## What the task requires
Please restate the data exactly, from the first line to the last.
(Beginning of Data shown)
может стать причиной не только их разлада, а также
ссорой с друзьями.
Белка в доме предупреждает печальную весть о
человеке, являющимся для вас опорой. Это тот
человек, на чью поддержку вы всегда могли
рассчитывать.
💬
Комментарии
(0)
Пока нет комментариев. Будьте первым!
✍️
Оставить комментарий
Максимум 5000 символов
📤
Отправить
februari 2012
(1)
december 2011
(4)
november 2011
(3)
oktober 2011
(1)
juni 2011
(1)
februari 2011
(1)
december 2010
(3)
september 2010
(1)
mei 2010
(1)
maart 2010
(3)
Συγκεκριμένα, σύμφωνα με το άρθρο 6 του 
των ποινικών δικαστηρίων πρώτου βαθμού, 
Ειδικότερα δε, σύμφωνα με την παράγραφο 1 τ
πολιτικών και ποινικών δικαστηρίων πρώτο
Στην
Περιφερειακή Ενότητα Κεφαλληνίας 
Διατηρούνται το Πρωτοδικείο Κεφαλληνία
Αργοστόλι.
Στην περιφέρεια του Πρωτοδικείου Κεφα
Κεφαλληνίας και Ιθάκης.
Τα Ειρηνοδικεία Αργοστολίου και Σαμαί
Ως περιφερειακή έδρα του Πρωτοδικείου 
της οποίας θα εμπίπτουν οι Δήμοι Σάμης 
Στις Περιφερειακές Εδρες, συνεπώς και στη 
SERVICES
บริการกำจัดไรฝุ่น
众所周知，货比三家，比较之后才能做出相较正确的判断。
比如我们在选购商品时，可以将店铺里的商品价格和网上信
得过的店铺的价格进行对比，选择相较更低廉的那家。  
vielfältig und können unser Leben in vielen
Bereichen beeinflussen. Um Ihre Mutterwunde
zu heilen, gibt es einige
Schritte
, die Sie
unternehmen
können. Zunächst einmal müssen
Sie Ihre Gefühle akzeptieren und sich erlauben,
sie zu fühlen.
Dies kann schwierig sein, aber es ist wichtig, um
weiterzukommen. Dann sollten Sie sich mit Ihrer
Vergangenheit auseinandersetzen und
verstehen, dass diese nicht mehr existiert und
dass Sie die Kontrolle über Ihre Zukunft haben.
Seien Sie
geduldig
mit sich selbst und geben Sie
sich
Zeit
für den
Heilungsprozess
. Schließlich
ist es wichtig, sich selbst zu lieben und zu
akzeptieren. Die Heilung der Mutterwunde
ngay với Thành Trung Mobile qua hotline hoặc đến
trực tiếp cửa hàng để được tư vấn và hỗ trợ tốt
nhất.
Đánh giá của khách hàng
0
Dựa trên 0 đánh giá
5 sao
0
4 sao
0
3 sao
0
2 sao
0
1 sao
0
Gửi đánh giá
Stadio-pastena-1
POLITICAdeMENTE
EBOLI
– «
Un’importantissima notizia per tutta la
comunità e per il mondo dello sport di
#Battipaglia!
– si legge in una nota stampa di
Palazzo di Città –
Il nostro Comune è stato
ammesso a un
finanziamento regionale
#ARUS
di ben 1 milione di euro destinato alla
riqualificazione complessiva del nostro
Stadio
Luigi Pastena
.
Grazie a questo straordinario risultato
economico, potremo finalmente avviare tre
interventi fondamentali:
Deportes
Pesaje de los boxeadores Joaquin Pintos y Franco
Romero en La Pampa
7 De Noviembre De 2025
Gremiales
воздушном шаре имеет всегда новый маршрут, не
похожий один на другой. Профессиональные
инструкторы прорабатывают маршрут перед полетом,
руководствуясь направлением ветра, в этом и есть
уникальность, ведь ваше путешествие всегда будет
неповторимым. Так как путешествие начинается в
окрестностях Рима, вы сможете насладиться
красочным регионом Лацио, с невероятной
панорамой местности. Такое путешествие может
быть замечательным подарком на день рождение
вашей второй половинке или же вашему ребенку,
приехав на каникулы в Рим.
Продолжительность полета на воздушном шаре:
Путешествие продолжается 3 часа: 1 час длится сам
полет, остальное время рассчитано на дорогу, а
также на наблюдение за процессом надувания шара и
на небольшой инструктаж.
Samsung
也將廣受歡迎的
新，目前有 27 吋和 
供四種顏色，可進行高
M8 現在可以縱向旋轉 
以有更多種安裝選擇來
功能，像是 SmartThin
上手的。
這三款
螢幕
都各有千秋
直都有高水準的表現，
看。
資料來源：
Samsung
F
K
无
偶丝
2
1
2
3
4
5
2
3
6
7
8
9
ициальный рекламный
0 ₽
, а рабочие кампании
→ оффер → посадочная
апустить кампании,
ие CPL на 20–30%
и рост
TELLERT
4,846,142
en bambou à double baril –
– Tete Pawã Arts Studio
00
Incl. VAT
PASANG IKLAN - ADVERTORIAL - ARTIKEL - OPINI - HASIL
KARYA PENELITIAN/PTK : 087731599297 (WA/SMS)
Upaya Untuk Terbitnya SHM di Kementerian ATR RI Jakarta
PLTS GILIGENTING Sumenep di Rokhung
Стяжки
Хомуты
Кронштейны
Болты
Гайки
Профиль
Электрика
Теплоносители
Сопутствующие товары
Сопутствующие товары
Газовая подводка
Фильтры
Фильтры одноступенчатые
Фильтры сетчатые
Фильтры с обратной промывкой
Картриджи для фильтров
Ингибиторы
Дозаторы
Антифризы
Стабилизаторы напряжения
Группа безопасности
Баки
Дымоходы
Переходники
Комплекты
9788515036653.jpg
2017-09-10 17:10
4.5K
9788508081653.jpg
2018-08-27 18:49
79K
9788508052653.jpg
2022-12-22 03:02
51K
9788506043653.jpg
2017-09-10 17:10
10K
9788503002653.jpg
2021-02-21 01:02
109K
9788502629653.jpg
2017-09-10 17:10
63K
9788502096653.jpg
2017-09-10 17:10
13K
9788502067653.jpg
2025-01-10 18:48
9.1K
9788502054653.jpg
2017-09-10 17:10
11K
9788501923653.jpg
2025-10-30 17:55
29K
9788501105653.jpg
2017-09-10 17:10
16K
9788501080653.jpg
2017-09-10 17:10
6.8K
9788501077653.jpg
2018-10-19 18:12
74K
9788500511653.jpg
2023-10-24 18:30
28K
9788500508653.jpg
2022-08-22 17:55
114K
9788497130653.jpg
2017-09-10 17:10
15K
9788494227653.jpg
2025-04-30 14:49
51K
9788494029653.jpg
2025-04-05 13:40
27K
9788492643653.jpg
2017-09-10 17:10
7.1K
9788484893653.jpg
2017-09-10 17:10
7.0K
(End of Data shown)
## Solution for this exercise
может стать причиной не только их разлада, а также
ссорой с друзьями.
Белка в доме предупреждает печальную весть о
человеке, являющимся для вас опорой. Это тот
человек, на чью поддержку вы всегда могли
рассчитывать.
💬
Комментарии
(0)
Пока нет комментариев. Будьте первым!
✍️
Оставить комментарий
Максимум 5000 символов
📤
Отправить
februari 2012
(1)
december 2011
(4)
november 2011
(3)
oktober 2011
(1)
juni 2011
(1)
februari 2011
(1)
december 2010
(3)
september 2010
(1)
mei 2010
(1)
maart 2010
(3)
Συγκεκριμένα, σύμφωνα με το άρθρο 6 του 
των ποινικών δικαστηρίων πρώτου βαθμού, 
Ειδικότερα δε, σύμφωνα με την παράγραφο 1 τ
πολιτικών και ποινικών δικαστηρίων πρώτο
Στην
Περιφερειακή Ενότητα Κεφαλληνίας 
Διατηρούνται το Πρωτοδικείο Κεφαλληνία
Αργοστόλι.
Στην περιφέρεια του Πρωτοδικείου Κεφα
Κεφαλληνίας και Ιθάκης.
Τα Ειρηνοδικεία Αργοστολίου και Σαμαί
Ως περιφερειακή έδρα του Πρωτοδικείου 
της οποίας θα εμπίπτουν οι Δήμοι Σάμης 
Στις Περιφερειακές Εδρες, συνεπώς και στη 
SERVICES
บริการกำจัดไรฝุ่น
众所周知，货比三家，比较之后才能做出相较正确的判断。
比如我们在选购商品时，可以将店铺里的商品价格和网上信
得过的店铺的价格进行对比，选择相较更低廉的那家。  
vielfältig und können unser Leben in vielen
Bereichen beeinflussen. Um Ihre Mutterwunde
zu heilen, gibt es einige
Schritte
, die Sie
unternehmen
können. Zunächst einmal müssen
Sie Ihre Gefühle akzeptieren und sich erlauben,
sie zu fühlen.
Dies kann schwierig sein, aber es ist wichtig, um
weiterzukommen. Dann sollten Sie sich mit Ihrer
Vergangenheit auseinandersetzen und
verstehen, dass diese nicht mehr existiert und
dass Sie die Kontrolle über Ihre Zukunft haben.
Seien Sie
geduldig
mit sich selbst und geben Sie
sich
Zeit
für den
Heilungsprozess
. Schließlich
ist es wichtig, sich selbst zu lieben und zu
akzeptieren. Die Heilung der Mutterwunde
ngay với Thành Trung Mobile qua hotline hoặc đến
trực tiếp cửa hàng để được tư vấn và hỗ trợ tốt
nhất.
Đánh giá của khách hàng
0
Dựa trên 0 đánh giá
5 sao
0
4 sao
0
3 sao
0
2 sao
0
1 sao
0
Gửi đánh giá
Stadio-pastena-1
POLITICAdeMENTE
EBOLI
– «
Un’importantissima notizia per tutta la
comunità e per il mondo dello sport di
#Battipaglia!
– si legge in una nota stampa di
Palazzo di Città –
Il nostro Comune è stato
ammesso a un
finanziamento regionale
#ARUS
di ben 1 milione di euro destinato alla
riqualificazione complessiva del nostro
Stadio
Luigi Pastena
.
Grazie a questo straordinario risultato
economico, potremo finalmente avviare tre
interventi fondamentali:
Deportes
Pesaje de los boxeadores Joaquin Pintos y Franco
Romero en La Pampa
7 De Noviembre De 2025
Gremiales
воздушном шаре имеет всегда новый маршрут, не
похожий один на другой. Профессиональные
инструкторы прорабатывают маршрут перед полетом,
руководствуясь направлением ветра, в этом и есть
уникальность, ведь ваше путешествие всегда будет
неповторимым. Так как путешествие начинается в
окрестностях Рима, вы сможете насладиться
красочным регионом Лацио, с невероятной
панорамой местности. Такое путешествие может
быть замечательным подарком на день рождение
вашей второй половинке или же вашему ребенку,
приехав на каникулы в Рим.
Продолжительность полета на воздушном шаре:
Путешествие продолжается 3 часа: 1 час длится сам
полет, остальное время рассчитано на дорогу, а
также на наблюдение за процессом надувания шара и
на небольшой инструктаж.
Samsung
也將廣受歡迎的
新，目前有 27 吋和 
供四種顏色，可進行高
M8 現在可以縱向旋轉 
以有更多種安裝選擇來
功能，像是 SmartThin
上手的。
這三款
螢幕
都各有千秋
直都有高水準的表現，
看。
資料來源：
Samsung
F
K
无
偶丝
2
1
2
3
4
5
2
3
6
7
8
9
ициальный рекламный
0 ₽
, а рабочие кампании
→ оффер → посадочная
апустить кампании,
ие CPL на 20–30%
и рост
TELLERT
4,846,142
en bambou à double baril –
– Tete Pawã Arts Studio
00
Incl. VAT
PASANG IKLAN - ADVERTORIAL - ARTIKEL - OPINI - HASIL
KARYA PENELITIAN/PTK : 087731599297 (WA/SMS)
Upaya Untuk Terbitnya SHM di Kementerian ATR RI Jakarta
PLTS GILIGENTING Sumenep di Rokhung
Стяжки
Хомуты
Кронштейны
Болты
Гайки
Профиль
Электрика
Теплоносители
Сопутствующие товары
Сопутствующие товары
Газовая подводка
Фильтры
Фильтры одноступенчатые
Фильтры сетчатые
Фильтры с обратной промывкой
Картриджи для фильтров
Ингибиторы
Дозаторы
Антифризы
Стабилизаторы напряжения
Группа безопасности
Баки
Дымоходы
Переходники
Комплекты
9788515036653.jpg
2017-09-10 17:10
4.5K
9788508081653.jpg
2018-08-27 18:49
79K
9788508052653.jpg
2022-12-22 03:02
51K
9788506043653.jpg
2017-09-10 17:10
10K
9788503002653.jpg
2021-02-21 01:02
109K
9788502629653.jpg
2017-09-10 17:10
63K
9788502096653.jpg
2017-09-10 17:10
13K
9788502067653.jpg
2025-01-10 18:48
9.1K
9788502054653.jpg
2017-09-10 17:10
11K
9788501923653.jpg
2025-10-30 17:55
29K
9788501105653.jpg
2017-09-10 17:10
16K
9788501080653.jpg
2017-09-10 17:10
6.8K
9788501077653.jpg
2018-10-19 18:12
74K
9788500511653.jpg
2023-10-24 18:30
28K
9788500508653.jpg
2022-08-22 17:55
114K
9788497130653.jpg
2017-09-10 17:10
15K
9788494227653.jpg
2025-04-30 14:49
51K
9788494029653.jpg
2025-04-05 13:40
27K
9788492643653.jpg
2017-09-10 17:10
7.1K
9788484893653.jpg
2017-09-10 17:10
7.0K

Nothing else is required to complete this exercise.